### Exercise instructions
Every line that contains the word "menu" should be copied from the records below.

* * *

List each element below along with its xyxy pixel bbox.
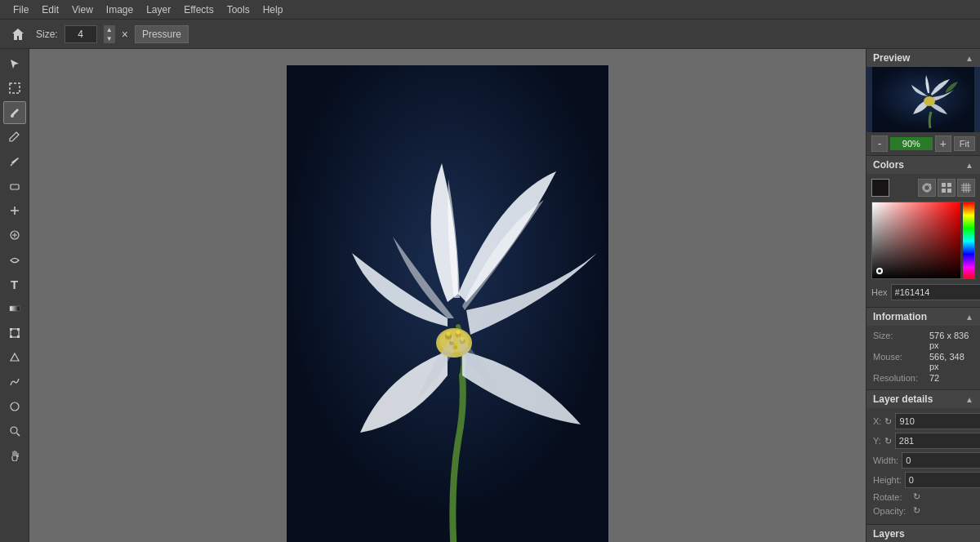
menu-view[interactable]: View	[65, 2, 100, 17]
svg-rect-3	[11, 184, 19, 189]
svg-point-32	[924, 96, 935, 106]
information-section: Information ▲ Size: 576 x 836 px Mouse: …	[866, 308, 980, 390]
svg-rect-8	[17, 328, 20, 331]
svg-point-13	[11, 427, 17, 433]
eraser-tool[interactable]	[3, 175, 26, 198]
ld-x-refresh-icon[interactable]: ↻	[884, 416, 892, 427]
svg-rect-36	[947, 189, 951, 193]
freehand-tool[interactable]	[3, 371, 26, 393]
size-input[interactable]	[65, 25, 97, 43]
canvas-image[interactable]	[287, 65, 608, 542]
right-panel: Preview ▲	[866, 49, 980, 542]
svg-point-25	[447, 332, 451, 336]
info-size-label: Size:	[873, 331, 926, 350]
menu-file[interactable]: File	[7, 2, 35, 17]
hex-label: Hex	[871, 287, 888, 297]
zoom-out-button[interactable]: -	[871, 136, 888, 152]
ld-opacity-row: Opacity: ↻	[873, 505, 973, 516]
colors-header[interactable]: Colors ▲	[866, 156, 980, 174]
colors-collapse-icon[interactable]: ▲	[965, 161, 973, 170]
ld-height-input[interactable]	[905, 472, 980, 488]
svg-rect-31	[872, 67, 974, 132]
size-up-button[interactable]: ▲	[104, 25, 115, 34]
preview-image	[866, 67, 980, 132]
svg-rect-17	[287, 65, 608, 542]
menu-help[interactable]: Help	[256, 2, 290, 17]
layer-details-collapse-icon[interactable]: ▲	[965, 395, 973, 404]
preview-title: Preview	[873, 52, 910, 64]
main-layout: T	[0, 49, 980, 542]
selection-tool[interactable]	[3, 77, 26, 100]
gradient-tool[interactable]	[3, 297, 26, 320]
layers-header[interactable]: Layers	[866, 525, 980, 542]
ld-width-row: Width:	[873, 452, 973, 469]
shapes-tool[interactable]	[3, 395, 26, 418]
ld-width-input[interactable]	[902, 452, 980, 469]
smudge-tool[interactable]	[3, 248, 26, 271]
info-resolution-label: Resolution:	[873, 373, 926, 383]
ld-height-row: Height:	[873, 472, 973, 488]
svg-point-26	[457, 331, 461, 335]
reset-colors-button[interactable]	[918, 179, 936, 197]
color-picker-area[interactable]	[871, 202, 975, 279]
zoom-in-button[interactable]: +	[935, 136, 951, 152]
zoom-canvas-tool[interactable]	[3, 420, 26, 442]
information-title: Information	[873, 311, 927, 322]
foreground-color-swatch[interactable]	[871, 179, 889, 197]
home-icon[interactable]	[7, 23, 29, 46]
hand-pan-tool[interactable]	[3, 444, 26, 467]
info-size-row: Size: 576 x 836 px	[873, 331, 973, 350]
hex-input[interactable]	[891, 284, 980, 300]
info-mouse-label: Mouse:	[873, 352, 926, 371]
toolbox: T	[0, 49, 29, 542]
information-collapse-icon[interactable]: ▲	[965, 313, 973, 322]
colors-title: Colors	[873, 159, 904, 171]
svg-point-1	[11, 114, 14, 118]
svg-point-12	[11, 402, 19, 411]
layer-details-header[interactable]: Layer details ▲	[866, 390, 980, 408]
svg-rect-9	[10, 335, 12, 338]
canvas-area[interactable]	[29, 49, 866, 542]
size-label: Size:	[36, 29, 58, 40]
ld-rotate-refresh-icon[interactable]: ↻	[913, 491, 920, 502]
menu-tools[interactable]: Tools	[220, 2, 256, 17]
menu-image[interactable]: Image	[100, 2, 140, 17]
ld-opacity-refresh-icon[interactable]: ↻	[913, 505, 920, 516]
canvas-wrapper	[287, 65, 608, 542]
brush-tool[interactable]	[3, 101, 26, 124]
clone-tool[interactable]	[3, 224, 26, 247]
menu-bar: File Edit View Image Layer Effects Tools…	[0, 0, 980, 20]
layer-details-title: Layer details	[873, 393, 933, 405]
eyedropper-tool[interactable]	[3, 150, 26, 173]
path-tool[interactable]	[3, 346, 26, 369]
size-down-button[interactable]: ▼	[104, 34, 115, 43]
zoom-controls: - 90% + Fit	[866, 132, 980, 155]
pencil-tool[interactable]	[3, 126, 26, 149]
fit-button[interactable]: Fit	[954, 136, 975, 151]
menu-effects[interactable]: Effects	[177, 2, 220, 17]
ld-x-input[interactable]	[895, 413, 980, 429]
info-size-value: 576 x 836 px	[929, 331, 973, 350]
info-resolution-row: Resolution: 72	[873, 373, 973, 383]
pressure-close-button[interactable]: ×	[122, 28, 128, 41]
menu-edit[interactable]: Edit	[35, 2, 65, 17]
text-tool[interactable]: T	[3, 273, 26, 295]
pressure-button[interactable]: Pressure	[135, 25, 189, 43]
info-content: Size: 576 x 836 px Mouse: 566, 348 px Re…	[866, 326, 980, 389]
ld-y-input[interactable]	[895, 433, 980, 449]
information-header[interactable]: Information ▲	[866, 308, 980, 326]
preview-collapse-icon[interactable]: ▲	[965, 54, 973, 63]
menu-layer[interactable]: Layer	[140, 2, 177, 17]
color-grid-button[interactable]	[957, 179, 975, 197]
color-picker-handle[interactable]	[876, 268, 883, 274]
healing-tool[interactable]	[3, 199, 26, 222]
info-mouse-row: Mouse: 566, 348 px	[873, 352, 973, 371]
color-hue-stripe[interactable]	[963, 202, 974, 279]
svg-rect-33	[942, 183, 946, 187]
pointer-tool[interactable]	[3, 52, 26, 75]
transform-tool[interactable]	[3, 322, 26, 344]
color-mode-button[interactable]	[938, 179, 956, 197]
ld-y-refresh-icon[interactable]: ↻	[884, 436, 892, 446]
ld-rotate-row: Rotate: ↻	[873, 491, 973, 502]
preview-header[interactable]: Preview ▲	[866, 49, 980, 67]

* * *

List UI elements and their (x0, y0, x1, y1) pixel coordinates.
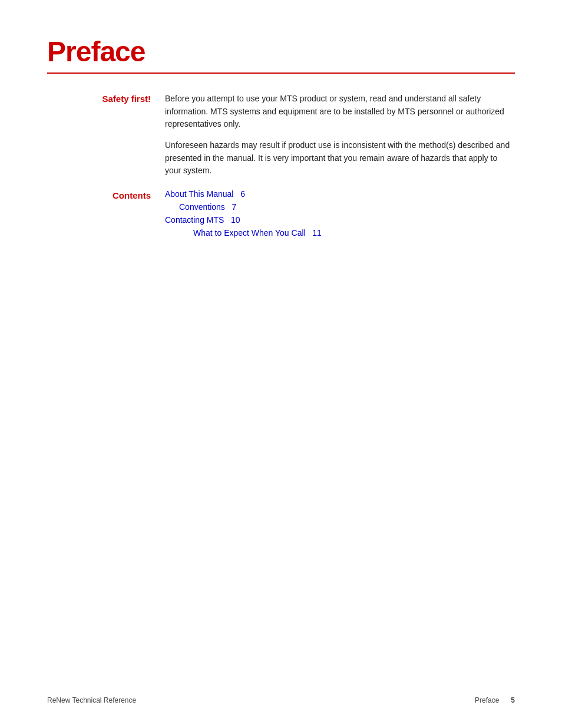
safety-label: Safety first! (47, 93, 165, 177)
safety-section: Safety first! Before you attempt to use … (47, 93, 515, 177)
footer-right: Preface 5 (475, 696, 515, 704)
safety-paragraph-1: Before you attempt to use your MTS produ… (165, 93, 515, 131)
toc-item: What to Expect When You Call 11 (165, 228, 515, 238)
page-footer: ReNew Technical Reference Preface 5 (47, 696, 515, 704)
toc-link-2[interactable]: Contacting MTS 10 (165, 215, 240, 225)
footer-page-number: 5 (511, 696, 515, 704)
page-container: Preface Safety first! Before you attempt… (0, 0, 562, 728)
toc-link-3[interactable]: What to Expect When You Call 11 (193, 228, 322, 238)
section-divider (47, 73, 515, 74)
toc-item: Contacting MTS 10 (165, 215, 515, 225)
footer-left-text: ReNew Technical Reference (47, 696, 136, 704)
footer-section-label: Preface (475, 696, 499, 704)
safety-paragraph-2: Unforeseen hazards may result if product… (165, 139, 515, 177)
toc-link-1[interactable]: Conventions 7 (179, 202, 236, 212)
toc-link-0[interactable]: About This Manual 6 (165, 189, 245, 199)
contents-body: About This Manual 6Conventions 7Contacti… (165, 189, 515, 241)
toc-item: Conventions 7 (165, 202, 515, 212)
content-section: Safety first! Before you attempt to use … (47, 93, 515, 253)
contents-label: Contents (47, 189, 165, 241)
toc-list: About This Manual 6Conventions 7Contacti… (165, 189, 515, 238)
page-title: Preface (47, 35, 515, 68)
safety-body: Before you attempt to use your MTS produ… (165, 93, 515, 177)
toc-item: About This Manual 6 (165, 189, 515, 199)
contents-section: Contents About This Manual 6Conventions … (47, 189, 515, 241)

* * *

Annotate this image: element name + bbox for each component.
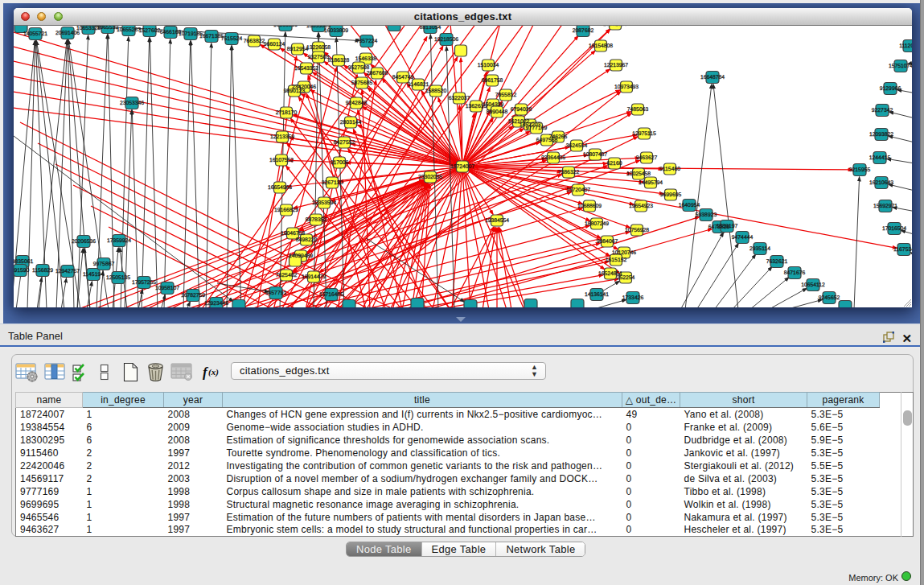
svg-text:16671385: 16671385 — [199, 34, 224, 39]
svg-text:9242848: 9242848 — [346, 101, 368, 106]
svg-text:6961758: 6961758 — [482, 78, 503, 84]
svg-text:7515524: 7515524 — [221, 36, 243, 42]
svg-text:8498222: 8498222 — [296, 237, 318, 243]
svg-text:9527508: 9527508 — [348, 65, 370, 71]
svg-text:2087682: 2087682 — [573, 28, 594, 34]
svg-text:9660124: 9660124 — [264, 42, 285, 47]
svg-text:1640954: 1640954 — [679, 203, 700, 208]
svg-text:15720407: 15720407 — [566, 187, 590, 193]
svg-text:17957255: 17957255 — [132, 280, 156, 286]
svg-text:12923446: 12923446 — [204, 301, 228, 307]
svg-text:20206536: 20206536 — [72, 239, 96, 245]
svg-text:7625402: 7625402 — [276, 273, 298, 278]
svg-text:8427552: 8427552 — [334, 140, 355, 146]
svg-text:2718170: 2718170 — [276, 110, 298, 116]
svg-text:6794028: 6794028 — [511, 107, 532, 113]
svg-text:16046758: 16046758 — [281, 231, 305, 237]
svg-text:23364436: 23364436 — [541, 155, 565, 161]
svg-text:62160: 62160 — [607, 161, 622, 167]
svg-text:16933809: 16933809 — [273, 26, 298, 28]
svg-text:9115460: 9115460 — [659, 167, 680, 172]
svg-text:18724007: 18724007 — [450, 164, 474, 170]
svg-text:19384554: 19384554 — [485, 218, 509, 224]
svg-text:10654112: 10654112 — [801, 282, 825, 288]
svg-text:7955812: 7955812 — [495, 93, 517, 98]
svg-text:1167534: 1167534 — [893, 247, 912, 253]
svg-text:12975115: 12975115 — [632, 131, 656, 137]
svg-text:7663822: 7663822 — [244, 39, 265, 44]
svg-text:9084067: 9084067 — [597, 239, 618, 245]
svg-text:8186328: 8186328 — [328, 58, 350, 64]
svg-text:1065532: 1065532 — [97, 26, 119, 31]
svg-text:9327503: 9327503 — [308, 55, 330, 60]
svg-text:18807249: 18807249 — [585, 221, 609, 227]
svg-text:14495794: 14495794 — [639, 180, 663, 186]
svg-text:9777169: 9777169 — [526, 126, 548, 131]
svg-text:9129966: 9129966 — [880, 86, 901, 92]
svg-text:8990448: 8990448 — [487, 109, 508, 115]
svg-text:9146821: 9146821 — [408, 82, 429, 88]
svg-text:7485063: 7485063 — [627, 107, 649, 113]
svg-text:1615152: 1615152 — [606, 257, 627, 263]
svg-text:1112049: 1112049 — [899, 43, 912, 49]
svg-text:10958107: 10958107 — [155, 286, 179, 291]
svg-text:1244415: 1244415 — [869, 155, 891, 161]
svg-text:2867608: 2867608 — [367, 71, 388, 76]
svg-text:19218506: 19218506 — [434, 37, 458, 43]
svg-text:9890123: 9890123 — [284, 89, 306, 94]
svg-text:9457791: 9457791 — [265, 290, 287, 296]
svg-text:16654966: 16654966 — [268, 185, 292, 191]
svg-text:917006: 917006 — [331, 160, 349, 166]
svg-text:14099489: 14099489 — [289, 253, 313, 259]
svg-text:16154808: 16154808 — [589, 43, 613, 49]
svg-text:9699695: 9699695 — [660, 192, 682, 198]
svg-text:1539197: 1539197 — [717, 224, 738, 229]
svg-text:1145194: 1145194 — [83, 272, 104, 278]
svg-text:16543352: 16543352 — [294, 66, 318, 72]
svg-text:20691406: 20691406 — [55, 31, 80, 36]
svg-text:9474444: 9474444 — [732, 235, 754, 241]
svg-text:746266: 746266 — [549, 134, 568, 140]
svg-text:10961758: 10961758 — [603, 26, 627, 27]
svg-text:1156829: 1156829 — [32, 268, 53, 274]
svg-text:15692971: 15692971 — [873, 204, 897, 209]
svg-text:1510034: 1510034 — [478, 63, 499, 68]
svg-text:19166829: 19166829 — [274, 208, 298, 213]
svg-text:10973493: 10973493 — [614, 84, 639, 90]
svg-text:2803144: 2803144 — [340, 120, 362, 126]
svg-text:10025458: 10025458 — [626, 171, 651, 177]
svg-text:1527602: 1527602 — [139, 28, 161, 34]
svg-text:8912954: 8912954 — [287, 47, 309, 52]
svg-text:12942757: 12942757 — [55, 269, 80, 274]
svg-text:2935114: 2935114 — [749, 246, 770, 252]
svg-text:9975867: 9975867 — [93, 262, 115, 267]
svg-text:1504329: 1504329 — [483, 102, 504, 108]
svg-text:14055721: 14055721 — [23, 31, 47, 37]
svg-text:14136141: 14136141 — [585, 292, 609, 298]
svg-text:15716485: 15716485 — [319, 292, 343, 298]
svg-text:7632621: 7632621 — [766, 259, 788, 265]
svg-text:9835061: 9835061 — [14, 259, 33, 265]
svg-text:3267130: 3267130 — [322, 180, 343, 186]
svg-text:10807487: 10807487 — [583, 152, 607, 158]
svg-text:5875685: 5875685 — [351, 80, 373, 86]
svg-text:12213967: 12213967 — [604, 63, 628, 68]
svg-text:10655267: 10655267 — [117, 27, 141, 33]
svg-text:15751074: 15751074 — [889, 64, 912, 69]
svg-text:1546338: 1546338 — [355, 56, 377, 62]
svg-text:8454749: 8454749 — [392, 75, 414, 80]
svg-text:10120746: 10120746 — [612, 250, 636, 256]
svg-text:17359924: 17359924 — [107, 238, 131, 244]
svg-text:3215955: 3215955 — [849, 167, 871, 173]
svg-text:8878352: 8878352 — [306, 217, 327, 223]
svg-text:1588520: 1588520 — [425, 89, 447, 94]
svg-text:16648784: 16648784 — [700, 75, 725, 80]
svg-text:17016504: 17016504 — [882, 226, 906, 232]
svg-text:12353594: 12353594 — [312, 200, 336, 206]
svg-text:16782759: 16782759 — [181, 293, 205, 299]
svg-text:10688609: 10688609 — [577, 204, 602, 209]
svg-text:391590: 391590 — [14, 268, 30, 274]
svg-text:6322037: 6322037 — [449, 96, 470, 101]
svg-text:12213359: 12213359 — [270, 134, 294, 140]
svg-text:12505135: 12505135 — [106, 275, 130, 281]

* * *

### Written answer
menu-view[interactable]: View	[65, 2, 100, 17]
menu-file[interactable]: File	[7, 2, 35, 17]
menu-help[interactable]: Help	[256, 2, 290, 17]
menu-tools[interactable]: Tools	[220, 2, 256, 17]
menu-image[interactable]: Image	[100, 2, 140, 17]
menu-bar: File Edit View Image Layer Effects Tools…	[0, 0, 980, 20]
menu-effects[interactable]: Effects	[177, 2, 220, 17]
menu-edit[interactable]: Edit	[35, 2, 65, 17]
menu-layer[interactable]: Layer	[140, 2, 177, 17]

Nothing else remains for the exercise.